## Document layout analysis data:
⟨
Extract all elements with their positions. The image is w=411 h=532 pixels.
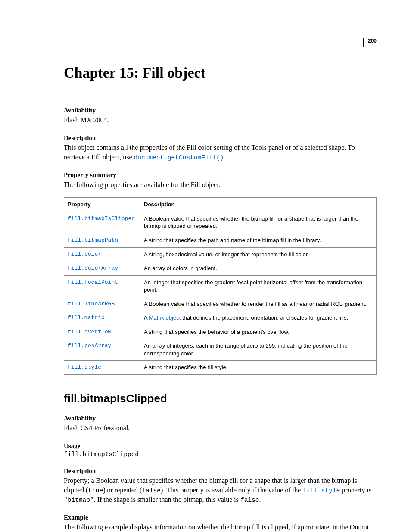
desc2-c: ). This property is available only if th… [161, 486, 302, 494]
prop-style-link[interactable]: fill.style [68, 364, 101, 370]
code-bitmap: "bitmap" [64, 497, 94, 504]
code-false: false [142, 487, 161, 494]
table-row: fill.matrix A Matrix object that defines… [64, 311, 377, 325]
table-row: fill.color A string, hexadecimal value, … [64, 247, 377, 261]
chapter-title: Chapter 15: Fill object [64, 65, 377, 81]
matrix-object-link[interactable]: Matrix object [149, 314, 181, 321]
availability-heading: Availability [64, 107, 377, 114]
example-text: The following example displays informati… [64, 523, 377, 532]
code-false-2: false [240, 497, 259, 504]
example-heading: Example [64, 514, 377, 521]
table-row: fill.posArray An array of integers, each… [64, 339, 377, 361]
desc-cell: An array of integers, each in the range … [140, 339, 377, 361]
th-property: Property [64, 198, 140, 212]
prop-bitmappath-link[interactable]: fill.bitmapPath [68, 237, 118, 243]
property-summary-text: The following properties are available f… [64, 180, 377, 190]
section-title-bitmapisclipped: fill.bitmapIsClipped [64, 392, 377, 405]
table-row: fill.bitmapPath A string that specifies … [64, 233, 377, 247]
table-row: fill.colorArray An array of colors in gr… [64, 261, 377, 276]
property-summary-heading: Property summary [64, 171, 377, 179]
usage-heading: Usage [64, 442, 377, 450]
prop-matrix-link[interactable]: fill.matrix [68, 314, 105, 321]
desc2-d: property is [340, 486, 371, 494]
description-paragraph: This object contains all the properties … [64, 143, 377, 162]
desc-cell: A string that specifies the behavior of … [140, 325, 377, 339]
desc-cell: A string, hexadecimal value, or integer … [140, 247, 377, 261]
description-heading: Description [64, 134, 377, 142]
table-row: fill.linearRGB A Boolean value that spec… [64, 297, 377, 311]
prop-color-link[interactable]: fill.color [68, 251, 101, 258]
desc-cell: A Matrix object that defines the placeme… [140, 311, 377, 325]
getcustomfill-link[interactable]: document.getCustomFill() [134, 154, 224, 161]
desc-cell: A string that specifies the fill style. [140, 361, 377, 375]
property-table: Property Description fill.bitmapIsClippe… [64, 197, 377, 375]
desc2-b: ) or repeated ( [103, 486, 142, 494]
prop-overflow-link[interactable]: fill.overflow [68, 329, 111, 335]
usage-code: fill.bitmapIsClipped [64, 451, 377, 458]
desc2-e: . If the shape is smaller than the bitma… [94, 496, 240, 503]
description-heading-2: Description [64, 467, 377, 475]
availability-text: Flash MX 2004. [64, 115, 377, 125]
desc-cell: A Boolean value that specifies whether t… [140, 297, 377, 311]
desc-text-b: that defines the placement, orientation,… [181, 314, 348, 321]
page-number: 200 [368, 38, 377, 44]
availability-text-2: Flash CS4 Professional. [64, 423, 377, 433]
prop-bitmapisclipped-link[interactable]: fill.bitmapIsClipped [68, 215, 135, 222]
desc-text-a: A [144, 314, 149, 321]
table-row: fill.overflow A string that specifies th… [64, 325, 377, 339]
table-row: fill.bitmapIsClipped A Boolean value tha… [64, 212, 377, 233]
desc-cell: An integer that specifies the gradient f… [140, 275, 377, 297]
description-paragraph-2: Property; a Boolean value that specifies… [64, 476, 377, 504]
prop-colorarray-link[interactable]: fill.colorArray [68, 265, 118, 271]
desc-cell: A Boolean value that specifies whether t… [140, 212, 377, 233]
page-content: Chapter 15: Fill object Availability Fla… [0, 0, 411, 532]
table-row: fill.style A string that specifies the f… [64, 361, 377, 375]
prop-focalpoint-link[interactable]: fill.focalPoint [68, 279, 118, 286]
table-row: fill.focalPoint An integer that specifie… [64, 275, 377, 297]
prop-posarray-link[interactable]: fill.posArray [68, 342, 111, 349]
prop-linearrgb-link[interactable]: fill.linearRGB [68, 301, 115, 307]
description-text-b: . [224, 153, 225, 161]
desc-cell: An array of colors in gradient. [140, 261, 377, 276]
availability-heading-2: Availability [64, 415, 377, 422]
desc2-f: . [259, 496, 261, 503]
page-number-block: 200 [363, 38, 377, 47]
th-description: Description [140, 198, 377, 212]
code-true: true [88, 487, 103, 494]
fillstyle-link[interactable]: fill.style [302, 487, 340, 494]
table-header-row: Property Description [64, 198, 377, 212]
desc-cell: A string that specifies the path and nam… [140, 233, 377, 247]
⟩
## Exercise instructions:
Return every line shown above without changing a word, and skip the pictures.

## Exercise response:
Extract all elements with their positions. The image is w=411 h=532 pixels.
desc2-c: ). This property is available only if th… [161, 486, 302, 494]
prop-style-link[interactable]: fill.style [68, 364, 101, 370]
code-bitmap: "bitmap" [64, 497, 94, 504]
code-false: false [142, 487, 161, 494]
table-row: fill.matrix A Matrix object that defines… [64, 311, 377, 325]
table-row: fill.color A string, hexadecimal value, … [64, 247, 377, 261]
chapter-title: Chapter 15: Fill object [64, 65, 377, 81]
matrix-object-link[interactable]: Matrix object [149, 314, 181, 321]
availability-heading: Availability [64, 107, 377, 114]
example-text: The following example displays informati… [64, 523, 377, 532]
code-false-2: false [240, 497, 259, 504]
example-heading: Example [64, 514, 377, 521]
table-row: fill.posArray An array of integers, each… [64, 339, 377, 361]
desc-cell: An array of integers, each in the range … [140, 339, 377, 361]
th-property: Property [64, 198, 140, 212]
prop-bitmappath-link[interactable]: fill.bitmapPath [68, 237, 118, 243]
property-summary-text: The following properties are available f… [64, 180, 377, 190]
section-title-bitmapisclipped: fill.bitmapIsClipped [64, 392, 377, 405]
table-row: fill.bitmapPath A string that specifies … [64, 233, 377, 247]
table-row: fill.colorArray An array of colors in gr… [64, 261, 377, 276]
property-summary-heading: Property summary [64, 171, 377, 179]
usage-heading: Usage [64, 442, 377, 450]
prop-matrix-link[interactable]: fill.matrix [68, 314, 105, 321]
desc2-d: property is [340, 486, 371, 494]
description-paragraph: This object contains all the properties … [64, 143, 377, 162]
desc-cell: A string that specifies the behavior of … [140, 325, 377, 339]
desc-cell: A string, hexadecimal value, or integer … [140, 247, 377, 261]
description-heading: Description [64, 134, 377, 142]
table-row: fill.linearRGB A Boolean value that spec… [64, 297, 377, 311]
prop-color-link[interactable]: fill.color [68, 251, 101, 258]
desc-cell: A Matrix object that defines the placeme… [140, 311, 377, 325]
getcustomfill-link[interactable]: document.getCustomFill() [134, 154, 224, 161]
desc-cell: A string that specifies the fill style. [140, 361, 377, 375]
property-table: Property Description fill.bitmapIsClippe… [64, 197, 377, 375]
desc2-b: ) or repeated ( [103, 486, 142, 494]
prop-overflow-link[interactable]: fill.overflow [68, 329, 111, 335]
usage-code: fill.bitmapIsClipped [64, 451, 377, 458]
desc2-e: . If the shape is smaller than the bitma… [94, 496, 240, 503]
description-heading-2: Description [64, 467, 377, 475]
availability-text: Flash MX 2004. [64, 115, 377, 125]
desc-cell: A Boolean value that specifies whether t… [140, 297, 377, 311]
desc-text-b: that defines the placement, orientation,… [181, 314, 348, 321]
page-number: 200 [368, 38, 377, 44]
availability-text-2: Flash CS4 Professional. [64, 423, 377, 433]
prop-bitmapisclipped-link[interactable]: fill.bitmapIsClipped [68, 215, 135, 222]
desc-text-a: A [144, 314, 149, 321]
table-row: fill.overflow A string that specifies th… [64, 325, 377, 339]
table-row: fill.bitmapIsClipped A Boolean value tha… [64, 212, 377, 233]
desc-cell: An integer that specifies the gradient f… [140, 275, 377, 297]
description-paragraph-2: Property; a Boolean value that specifies… [64, 476, 377, 504]
prop-colorarray-link[interactable]: fill.colorArray [68, 265, 118, 271]
desc-cell: A Boolean value that specifies whether t… [140, 212, 377, 233]
page-content: Chapter 15: Fill object Availability Fla… [0, 0, 411, 532]
table-row: fill.style A string that specifies the f… [64, 361, 377, 375]
prop-focalpoint-link[interactable]: fill.focalPoint [68, 279, 118, 286]
table-row: fill.focalPoint An integer that specifie… [64, 275, 377, 297]
prop-posarray-link[interactable]: fill.posArray [68, 342, 111, 349]
prop-linearrgb-link[interactable]: fill.linearRGB [68, 301, 115, 307]
description-text-b: . [224, 153, 225, 161]
desc-cell: An array of colors in gradient. [140, 261, 377, 276]
availability-heading-2: Availability [64, 415, 377, 422]
desc2-f: . [259, 496, 261, 503]
page-number-block: 200 [363, 38, 377, 47]
th-description: Description [140, 198, 377, 212]
code-true: true [88, 487, 103, 494]
fillstyle-link[interactable]: fill.style [302, 487, 340, 494]
table-header-row: Property Description [64, 198, 377, 212]
desc-cell: A string that specifies the path and nam… [140, 233, 377, 247]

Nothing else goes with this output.